レーガン大統領暗殺未遂事件

 レーガン政権の船出は暗殺未遂事件に見舞われるという衝撃的なものだった。
 大統領に就任して69日後の1981年3月30日、講演先のワシントンD.C.ヒルトンホテルを裏口から退出した際に、レーガンはジョン・ヒンクリーによって狙撃される。3秒間で6発の弾丸が発射され、レーガンの脇にいた大統領報道官のジェームズ・ブレイディ、シークレットサービスのティモシー・マッカーシーワシントン市警警官のトーマス・デラハンティーの三人が被弾してその場に倒れた。
 レーガンは別のシークレットサービスのジェリー・パーによって大統領専用車に押し込まれたが、そのとき胸に痛みが走った。しかし出血が認められなかったので、車に押し込まれたときの勢いでどこか痛めたのだろうと思ったという。ところがその後パーと話をしているうちに咳き込み、泡立った鮮血を吐いた。これを見たパーは、大統領は被弾しており、しかも銃弾は肺に穴を開けているととっさに判断、運転手に最寄りの病院へ大至急直行するよう指示した。実際に弾丸は大統領の心臓をかすめて肺の奥深くで止まり、かなりの内出血を起していた。救急病棟に到着したころには呼吸も困難な状態で、この直後にレーガンは倒れ伏せてしまう。まさにパーの機転がなければ命に関わる重傷だった。

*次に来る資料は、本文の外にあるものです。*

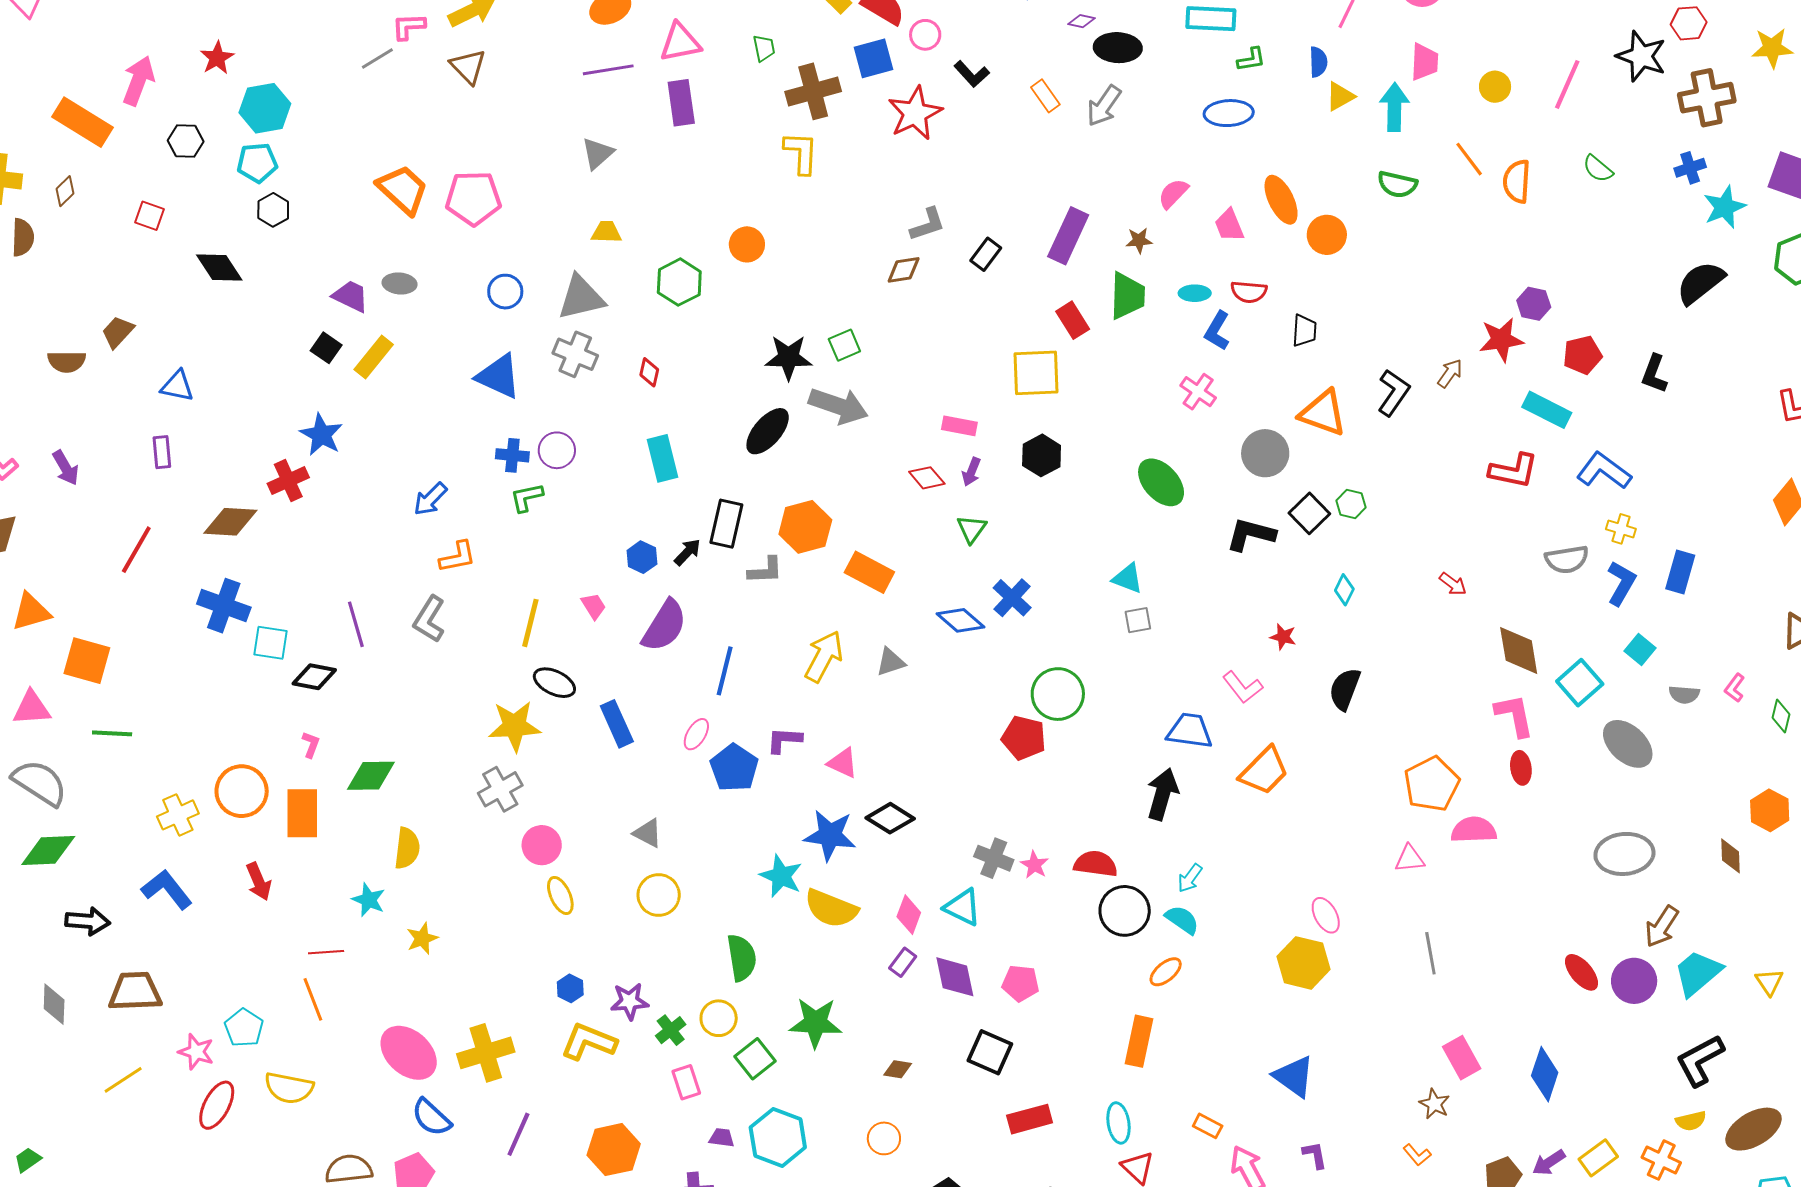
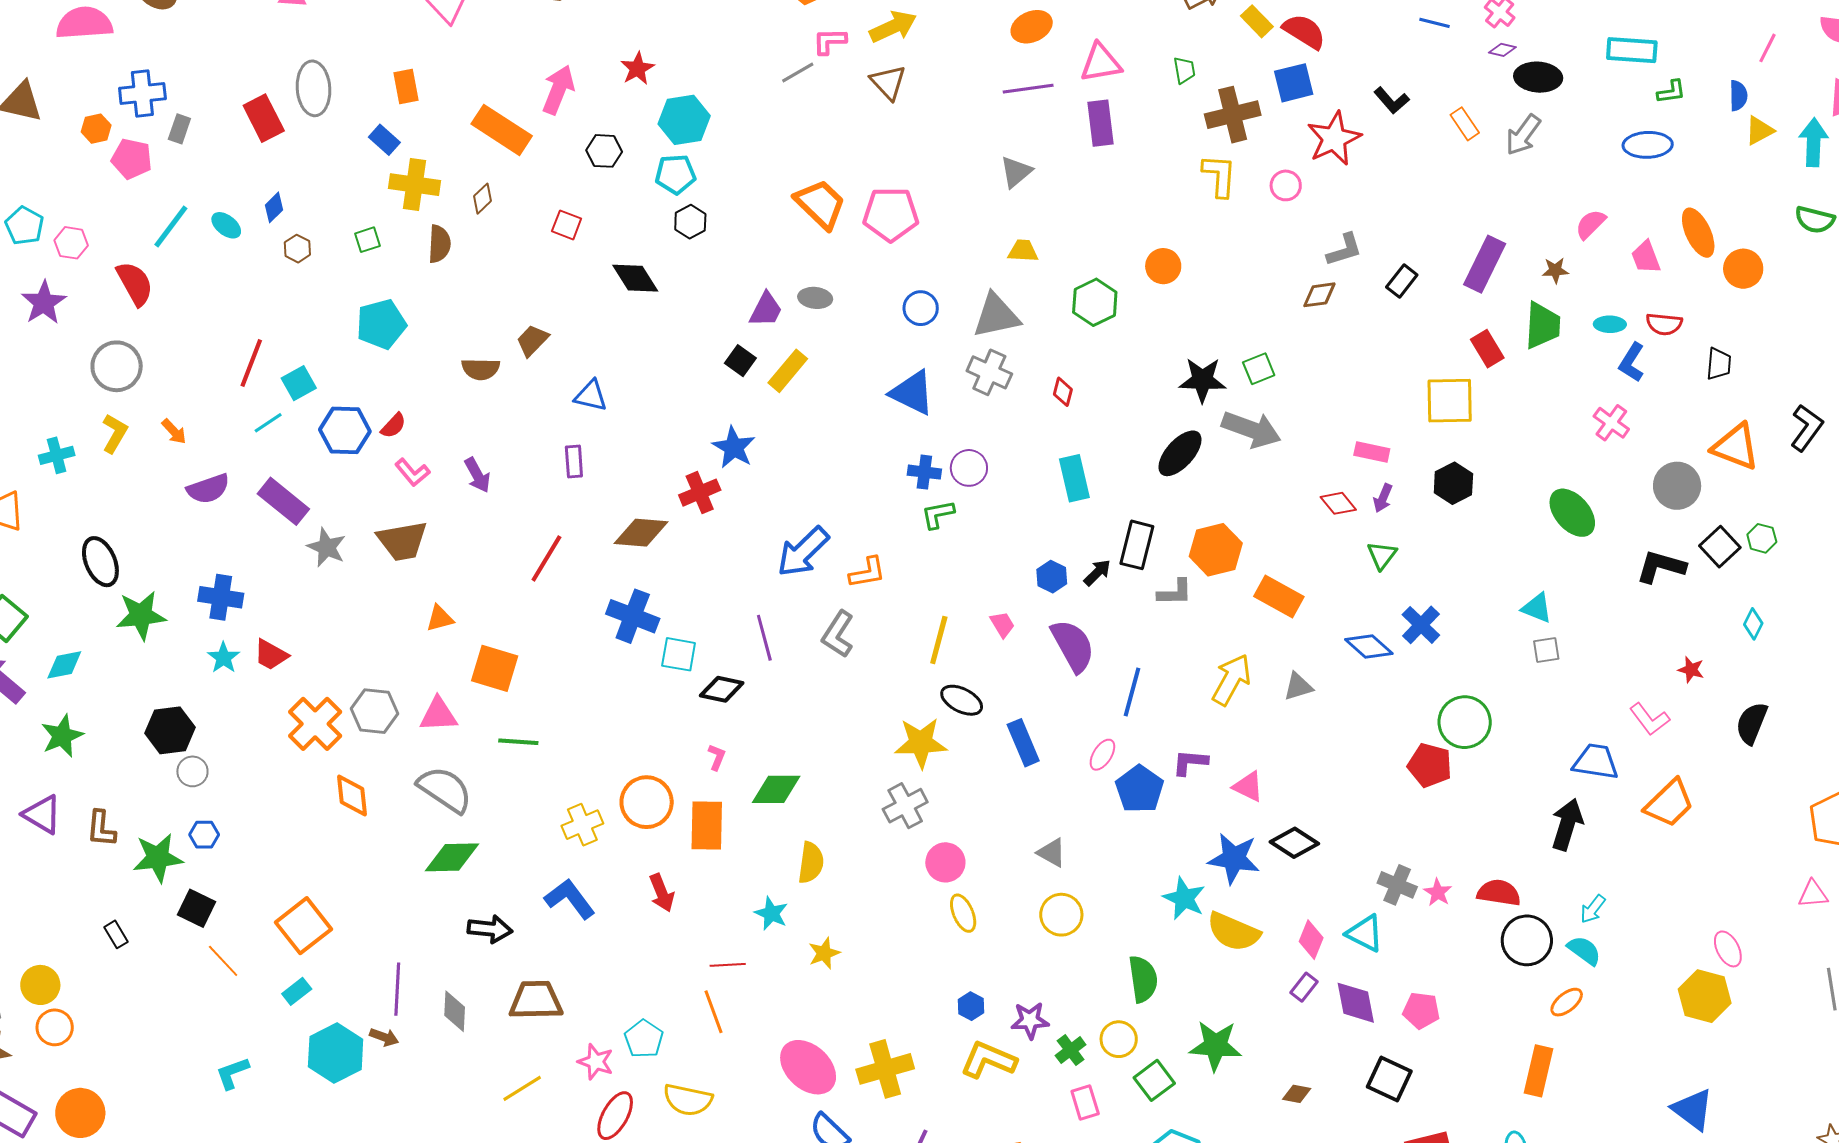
pink circle: (925, 35) -> (1286, 185), moved
purple trapezoid: (351, 296) -> (766, 310), turned 90
blue arrow: (430, 499) -> (803, 552), moved, size x1.5
orange triangle: (31, 612) -> (440, 618), size x0.7
purple semicircle: (664, 626) -> (1073, 646), turned -62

 それでもレーガンの意識はしっかりしており、周囲の心配をよそに弾丸摘出の緊急手術の前には医師たちに向かって「あなた方がみな共和党員だといいんだがねえ」と軽口を叩くほどだった。執刀外科医は民主党員だったが、「大統領、今日一日われわれはみんな共和党員です」と返答してレーガンを喜ばせている。手術は全身麻酔を必要とする大掛りなものだったが、レーガンは70歳の高齢者としては驚異的なスピードで回復、2〜3週間後には退院して執務に戻っている。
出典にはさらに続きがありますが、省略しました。